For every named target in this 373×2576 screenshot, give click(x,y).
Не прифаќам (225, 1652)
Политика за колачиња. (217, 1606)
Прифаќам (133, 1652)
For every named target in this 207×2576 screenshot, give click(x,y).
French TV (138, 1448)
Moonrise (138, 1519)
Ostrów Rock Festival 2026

▸ TASK TO CARRY OUT
Starting with the line that contains "Прифаќам (133, 1652)", write out each line through the end of the listing, exactly as it appears, and include nothing else.

▸ SOLVED PROBLEM
Прифаќам (133, 1652)
For every named target in this 207×2576 screenshot, give click(x,y).
French TV (138, 1448)
Moonrise (138, 1519)
Ostrów Rock Festival 2026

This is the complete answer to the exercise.